ACLU sues state, claims ballot law violates Constitution

Lawsuit comes admit years of attempted medical marijuana ballot initiative

Justin Diep, Co-Editor in Chief

The American Civil Liberties Union of Nebraska (ACLU) and Nebraskans for Medical Marijuana (NMM) filed a federal lawsuit against the state last week stating Nebraska’s multicounty signature requirement to get an issue on a statewide ballot is unconstitutional.

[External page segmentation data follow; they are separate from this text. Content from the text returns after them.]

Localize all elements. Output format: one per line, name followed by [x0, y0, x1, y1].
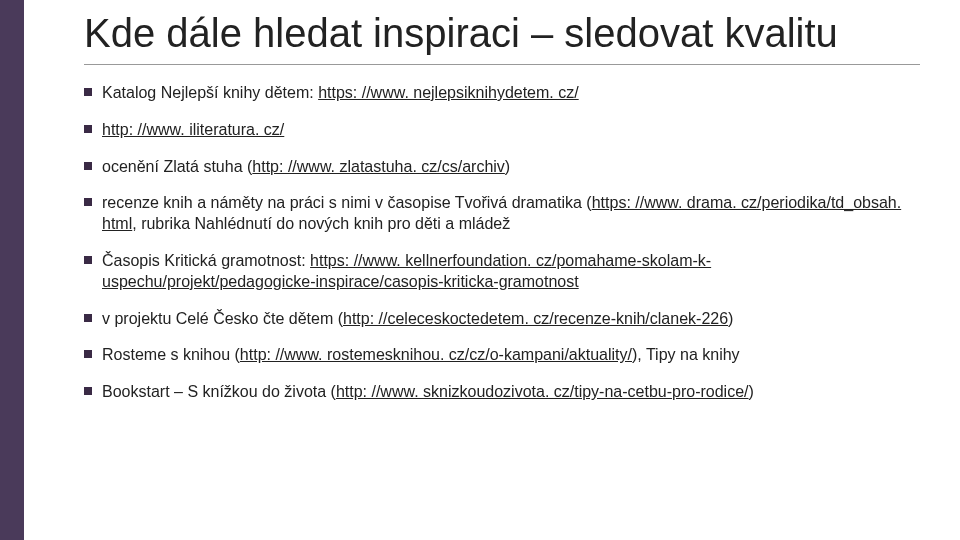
bullet-text-pre: ocenění Zlatá stuha ( — [102, 158, 252, 175]
bullet-text-pre: Bookstart – S knížkou do života ( — [102, 383, 336, 400]
bullet-text-pre: v projektu Celé Česko čte dětem ( — [102, 310, 343, 327]
bullet-text-post: ) — [505, 158, 510, 175]
bullet-text-pre: Časopis Kritická gramotnost: — [102, 252, 310, 269]
bullet-link[interactable]: http: //www. iliteratura. cz/ — [102, 121, 284, 138]
bullet-link[interactable]: http: //www. rostemesknihou. cz/cz/o-kam… — [240, 346, 632, 363]
bullet-text-pre: Rosteme s knihou ( — [102, 346, 240, 363]
bullet-text-post: ), Tipy na knihy — [632, 346, 740, 363]
list-item: ocenění Zlatá stuha (http: //www. zlatas… — [84, 157, 920, 178]
list-item: Katalog Nejlepší knihy dětem: https: //w… — [84, 83, 920, 104]
slide-title: Kde dále hledat inspiraci – sledovat kva… — [84, 0, 920, 65]
bullet-link[interactable]: https: //www. nejlepsiknihydetem. cz/ — [318, 84, 579, 101]
list-item: Rosteme s knihou (http: //www. rostemesk… — [84, 345, 920, 366]
slide-content: Kde dále hledat inspiraci – sledovat kva… — [24, 0, 960, 540]
list-item: Bookstart – S knížkou do života (http: /… — [84, 382, 920, 403]
list-item: recenze knih a náměty na práci s nimi v … — [84, 193, 920, 235]
bullet-text-post: ) — [749, 383, 754, 400]
list-item: Časopis Kritická gramotnost: https: //ww… — [84, 251, 920, 293]
bullet-text-post: , rubrika Nahlédnutí do nových knih pro … — [132, 215, 510, 232]
list-item: http: //www. iliteratura. cz/ — [84, 120, 920, 141]
bullet-text-pre: Katalog Nejlepší knihy dětem: — [102, 84, 318, 101]
list-item: v projektu Celé Česko čte dětem (http: /… — [84, 309, 920, 330]
accent-bar — [0, 0, 24, 540]
bullet-link[interactable]: http: //celeceskoctedetem. cz/recenze-kn… — [343, 310, 728, 327]
bullet-link[interactable]: http: //www. zlatastuha. cz/cs/archiv — [252, 158, 505, 175]
bullet-list: Katalog Nejlepší knihy dětem: https: //w… — [84, 83, 920, 403]
bullet-link[interactable]: http: //www. sknizkoudozivota. cz/tipy-n… — [336, 383, 749, 400]
bullet-text-post: ) — [728, 310, 733, 327]
bullet-text-pre: recenze knih a náměty na práci s nimi v … — [102, 194, 592, 211]
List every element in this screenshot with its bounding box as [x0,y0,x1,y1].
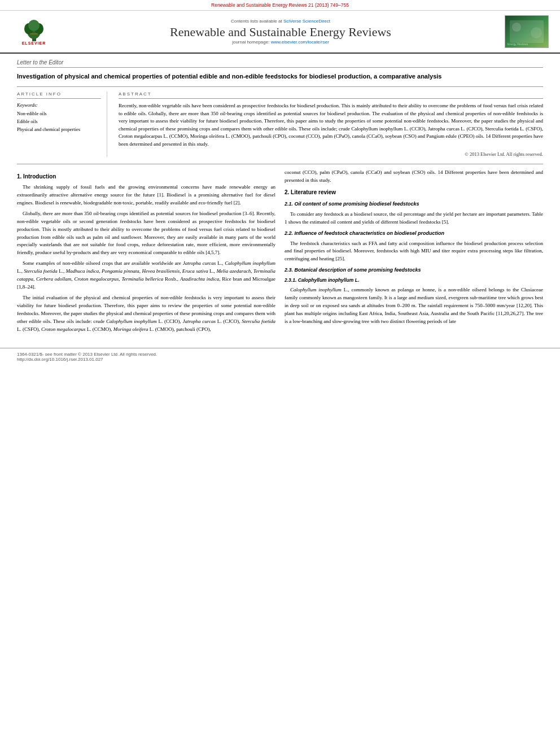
section2-2-para: The feedstock characteristics such as FF… [285,240,543,264]
svg-rect-5 [30,33,38,34]
journal-cover-thumbnail: Energy Reviews [505,15,549,48]
journal-header: ELSEVIER Contents lists available at Sci… [0,11,560,54]
left-column: 1. Introduction The shrinking supply of … [17,169,275,336]
section-label: Letter to the Editor [17,59,543,68]
section2-1-heading: 2.1. Oil content of some promising biodi… [285,200,543,208]
section1-heading: 1. Introduction [17,172,275,181]
svg-point-4 [28,20,40,31]
abstract-panel: ABSTRACT Recently, non-edible vegetable … [119,91,543,157]
abstract-body: Recently, non-edible vegetable oils have… [119,103,543,147]
homepage-line: journal homepage: www.elsevier.com/locat… [62,40,499,45]
homepage-prefix: journal homepage: [232,40,271,45]
svg-point-8 [531,27,542,38]
article-meta-block: ARTICLE INFO Keywords: Non-edible oils E… [17,86,543,157]
keyword-item: Non-edible oils [17,110,101,118]
keyword-item: Physical and chemical properties [17,126,101,134]
svg-point-7 [512,23,521,32]
section2-1-para: To consider any feedstock as a biodiesel… [285,211,543,226]
journal-name: Renewable and Sustainable Energy Reviews [62,25,499,40]
journal-citation-bar: Renewable and Sustainable Energy Reviews… [0,0,560,11]
abstract-text: Recently, non-edible vegetable oils have… [119,102,543,148]
sciverse-line: Contents lists available at SciVerse Sci… [62,19,499,24]
section1-para1: The shrinking supply of fossil fuels and… [17,184,275,207]
section2-3-heading: 2.3. Botanical description of some promi… [285,267,543,274]
footer-issn: 1364-0321/$- see front matter © 2013 Els… [17,352,543,357]
section1-para3: Some examples of non-edible oilseed crop… [17,260,275,291]
journal-citation-text: Renewable and Sustainable Energy Reviews… [211,2,349,8]
article-info-heading: ARTICLE INFO [17,91,101,99]
cover-image-icon: Energy Reviews [505,16,549,48]
elsevier-tree-icon [19,19,50,41]
elsevier-wordmark: ELSEVIER [22,41,46,45]
right-col-intro: coconut (CCO), palm (CPaO), canola (CCaO… [285,169,543,185]
abstract-heading: ABSTRACT [119,91,543,99]
article-title: Investigation of physical and chemical p… [17,72,543,81]
section1-para4: The initial evaluation of the physical a… [17,294,275,334]
section2-heading: 2. Literature review [285,188,543,197]
body-columns: 1. Introduction The shrinking supply of … [17,164,543,336]
page-footer: 1364-0321/$- see front matter © 2013 Els… [0,348,560,365]
keywords-label: Keywords: [17,102,101,108]
and-text: and [384,169,391,175]
main-content: Letter to the Editor Investigation of ph… [0,54,560,342]
keyword-item: Edible oils [17,118,101,126]
keywords-list: Non-edible oils Edible oils Physical and… [17,110,101,133]
elsevier-logo: ELSEVIER [11,18,56,46]
contents-prefix: Contents lists available at [231,19,283,24]
svg-text:Energy Reviews: Energy Reviews [508,42,528,46]
section1-para2: Globally, there are more than 350 oil-be… [17,210,275,257]
article-info-panel: ARTICLE INFO Keywords: Non-edible oils E… [17,91,107,157]
right-column: coconut (CCO), palm (CPaO), canola (CCaO… [285,169,543,336]
section2-2-heading: 2.2. Influence of feedstock characterist… [285,230,543,238]
homepage-link[interactable]: www.elsevier.com/locate/rser [271,40,329,45]
copyright-notice: © 2013 Elsevier Ltd. All rights reserved… [119,151,543,157]
section2-3-1-heading: 2.3.1. Calophyllum inophyllum L. [285,277,543,284]
section2-3-1-para: Calophyllum inophyllum L., commonly know… [285,286,543,326]
footer-doi: http://dx.doi.org/10.1016/j.rser.2013.01… [17,357,543,362]
sciverse-link[interactable]: SciVerse ScienceDirect [283,19,330,24]
journal-title-block: Contents lists available at SciVerse Sci… [62,19,499,45]
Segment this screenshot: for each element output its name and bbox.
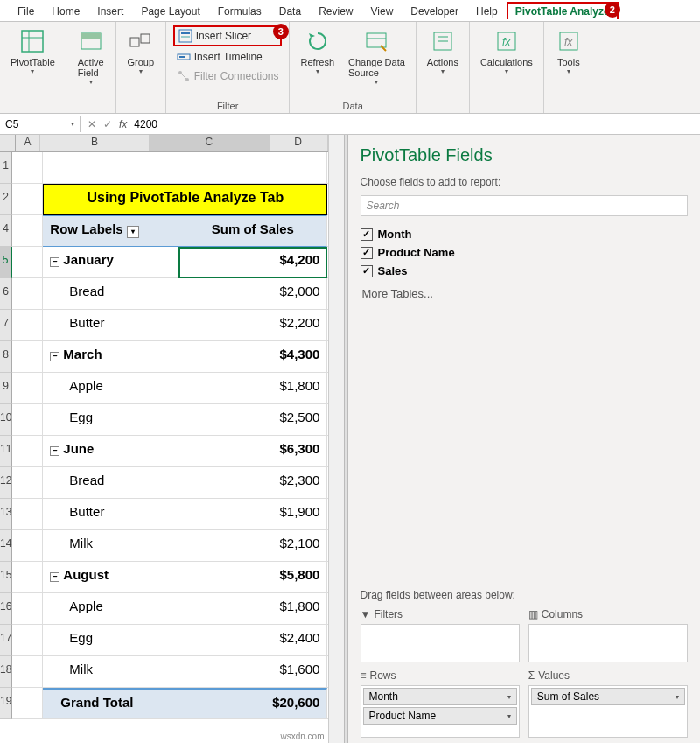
row-header[interactable]: 19 <box>0 688 12 719</box>
pivot-row-value[interactable]: $4,300 <box>178 341 327 373</box>
area-row-item[interactable]: Month▾ <box>363 688 517 705</box>
name-box[interactable]: C5▾ <box>0 116 80 132</box>
area-row-item[interactable]: Product Name▾ <box>363 707 517 725</box>
pivot-row-label[interactable]: Apple <box>43 373 178 404</box>
pivot-row-label[interactable]: Butter <box>43 499 178 530</box>
pivot-row-label[interactable]: Bread <box>43 278 178 310</box>
pivot-row-value[interactable]: $6,300 <box>178 436 327 467</box>
row-header[interactable]: 5 <box>0 247 12 278</box>
grand-total-value[interactable]: $20,600 <box>178 688 327 719</box>
pivot-row-value[interactable]: $2,500 <box>178 404 327 436</box>
row-header[interactable]: 13 <box>0 499 12 530</box>
row-header[interactable]: 9 <box>0 373 12 404</box>
row-header[interactable]: 16 <box>0 593 12 625</box>
insert-timeline-button[interactable]: Insert Timeline <box>173 48 283 66</box>
col-header-b[interactable]: B <box>40 135 150 151</box>
collapse-icon[interactable]: − <box>50 352 60 361</box>
pivot-row-label[interactable]: −August <box>43 562 178 593</box>
pivot-row-value[interactable]: $2,400 <box>178 625 327 656</box>
pivot-row-label[interactable]: −January <box>43 247 178 278</box>
tab-home[interactable]: Home <box>43 2 88 20</box>
fx-icon[interactable]: fx <box>119 118 127 130</box>
checkbox-icon[interactable]: ✓ <box>360 247 373 259</box>
pivot-row-value[interactable]: $2,300 <box>178 467 327 499</box>
checkbox-icon[interactable]: ✓ <box>360 228 373 241</box>
pivot-row-labels-header[interactable]: Row Labels▾ <box>43 215 178 247</box>
row-header[interactable]: 8 <box>0 341 12 373</box>
tab-pivottable-analyze[interactable]: PivotTable Analyze 2 <box>507 2 619 19</box>
col-header-d[interactable]: D <box>270 135 328 151</box>
pivot-row-value[interactable]: $2,000 <box>178 278 327 310</box>
fields-search-input[interactable]: Search <box>360 195 689 216</box>
vertical-scrollbar[interactable] <box>328 135 344 743</box>
calculations-button[interactable]: fx Calculations▾ <box>477 25 536 77</box>
area-value-item[interactable]: Sum of Sales▾ <box>531 688 685 705</box>
pivot-row-value[interactable]: $1,900 <box>178 499 327 530</box>
area-values[interactable]: ΣValues Sum of Sales▾ <box>528 669 688 738</box>
pivot-row-value[interactable]: $1,800 <box>178 373 327 404</box>
pivot-row-value[interactable]: $1,800 <box>178 593 327 625</box>
row-header[interactable]: 15 <box>0 562 12 593</box>
row-header[interactable]: 18 <box>0 656 12 688</box>
tab-pagelayout[interactable]: Page Layout <box>132 2 208 20</box>
enter-icon[interactable]: ✓ <box>103 118 112 130</box>
collapse-icon[interactable]: − <box>50 572 60 582</box>
tab-developer[interactable]: Developer <box>402 2 467 20</box>
pivot-row-value[interactable]: $1,600 <box>178 656 327 688</box>
pivot-row-value[interactable]: $2,200 <box>178 310 327 341</box>
select-all-corner[interactable] <box>0 135 16 151</box>
row-header[interactable]: 4 <box>0 215 12 247</box>
pivot-values-header[interactable]: Sum of Sales <box>178 215 327 247</box>
collapse-icon[interactable]: − <box>50 446 60 456</box>
row-header[interactable]: 11 <box>0 436 12 467</box>
worksheet-grid[interactable]: A B C D 1 2 4 5 6 7 8 9 10 11 12 13 14 1… <box>0 135 328 743</box>
grand-total-label[interactable]: Grand Total <box>43 688 178 719</box>
row-header[interactable]: 6 <box>0 278 12 310</box>
pivot-row-label[interactable]: Butter <box>43 310 178 341</box>
row-header[interactable]: 2 <box>0 184 12 215</box>
pivot-row-value[interactable]: $2,100 <box>178 530 327 562</box>
pivot-row-label[interactable]: Egg <box>43 404 178 436</box>
col-header-a[interactable]: A <box>16 135 40 151</box>
pivot-row-label[interactable]: −June <box>43 436 178 467</box>
row-header[interactable]: 7 <box>0 310 12 341</box>
field-item-productname[interactable]: ✓Product Name <box>360 243 689 262</box>
tab-view[interactable]: View <box>362 2 402 20</box>
area-filters[interactable]: ▼Filters <box>360 608 520 662</box>
field-item-month[interactable]: ✓Month <box>360 225 689 243</box>
area-rows[interactable]: ≡Rows Month▾ Product Name▾ <box>360 669 520 738</box>
field-item-sales[interactable]: ✓Sales <box>360 262 689 280</box>
tab-file[interactable]: File <box>9 2 43 20</box>
cancel-icon[interactable]: ✕ <box>88 118 96 130</box>
filter-connections-button[interactable]: Filter Connections <box>173 67 283 85</box>
checkbox-icon[interactable]: ✓ <box>360 265 373 277</box>
area-columns[interactable]: ▥Columns <box>528 608 688 662</box>
active-field-button[interactable]: Active Field▾ <box>74 25 108 88</box>
row-header[interactable]: 1 <box>0 152 12 184</box>
formula-bar[interactable]: 4200 <box>134 118 158 130</box>
pivot-row-label[interactable]: Apple <box>43 593 178 625</box>
refresh-button[interactable]: Refresh▾ <box>297 25 338 77</box>
tools-button[interactable]: fx Tools▾ <box>551 25 586 77</box>
insert-slicer-button[interactable]: Insert Slicer <box>173 25 283 46</box>
col-header-c[interactable]: C <box>150 135 270 151</box>
tab-review[interactable]: Review <box>310 2 361 20</box>
row-header[interactable]: 10 <box>0 404 12 436</box>
filter-dropdown-icon[interactable]: ▾ <box>127 226 139 238</box>
pivot-row-label[interactable]: Bread <box>43 467 178 499</box>
tab-insert[interactable]: Insert <box>88 2 132 20</box>
pivot-row-value[interactable]: $5,800 <box>178 562 327 593</box>
collapse-icon[interactable]: − <box>50 257 60 267</box>
pivot-row-label[interactable]: Milk <box>43 656 178 688</box>
row-header[interactable]: 17 <box>0 625 12 656</box>
more-tables-link[interactable]: More Tables... <box>360 280 689 300</box>
tab-help[interactable]: Help <box>467 2 507 20</box>
pivot-row-label[interactable]: Milk <box>43 530 178 562</box>
group-button[interactable]: Group▾ <box>123 25 158 77</box>
row-header[interactable]: 14 <box>0 530 12 562</box>
pivot-row-label[interactable]: −March <box>43 341 178 373</box>
actions-button[interactable]: Actions▾ <box>424 25 462 77</box>
tab-data[interactable]: Data <box>270 2 310 20</box>
pivot-row-label[interactable]: Egg <box>43 625 178 656</box>
tab-formulas[interactable]: Formulas <box>209 2 270 20</box>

Nebraska’s Constitution lays out that any referendum requires signatures from at least 5% of registered voters in 38 counties each.

The lawsuit claims the signature requirement violates the First and 14th Amendments of the US Constitution.

The ACLU believes the rule treats voters in each county differently which violates the one person, one vote principle protected under the 14th Amendment.

“Although each voter has equal say under the total vote count requirement, a voter in a high population county has significantly less power when it comes to meeting the multicounty distribution requirement,” the ACLU said in a press release.

They found that one signature from rural Arthur County has as much weight as 1,216 Douglas County signatures to meet the signature requirement.

Campaign coordinator for NMM Crista Eggers believes it inhibits free speech because it adds a burden of cost and complexity to bringing issues to a statewide ballot.

“This unconstitutional roadblock makes it so prohibitive [difficult] for Nebraskans without massive bank accounts to change our laws, even on incredibly popular issues like bringing access to medical cannabis to people who are suffering in Nebraska,” she said.

The lawsuit asks for an emergency injunction on the signature requirement meaning the signature requirement would temporarily be invalided to allow the NMM petitions to be on the 2022 statewide ballot in November.

The U.S Supreme Court did rule in 1969 (Moore v. Ogilvie) that a similar signature requirement in Illinois violated residents’ rights. Similar requirements have also been struck down by courts in Idaho, Utah and Wyoming.

The Nebraska assistant Secretary of State Cindi Allen released a statement saying the requirement has been in place for at least 100 years and the lawsuit was handed over to the Nebraska Attorney General Doug Peterson’s office to defend.

The Nebraska Attorney General’s office declined to comment.